What to do: Search the records for the word "города" and copy each line in which it appears.

Extracted page text data:
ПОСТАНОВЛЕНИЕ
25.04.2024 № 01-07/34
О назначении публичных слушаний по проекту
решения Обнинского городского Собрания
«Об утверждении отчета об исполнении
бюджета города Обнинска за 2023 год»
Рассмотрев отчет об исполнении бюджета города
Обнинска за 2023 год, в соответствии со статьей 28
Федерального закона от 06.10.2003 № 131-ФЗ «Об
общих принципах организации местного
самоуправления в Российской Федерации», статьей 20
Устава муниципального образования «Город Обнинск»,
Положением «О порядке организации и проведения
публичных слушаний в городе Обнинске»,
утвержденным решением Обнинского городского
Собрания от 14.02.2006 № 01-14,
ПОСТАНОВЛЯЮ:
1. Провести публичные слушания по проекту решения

Output of the exercise:
бюджета города Обнинска за 2023 год»
Рассмотрев отчет об исполнении бюджета города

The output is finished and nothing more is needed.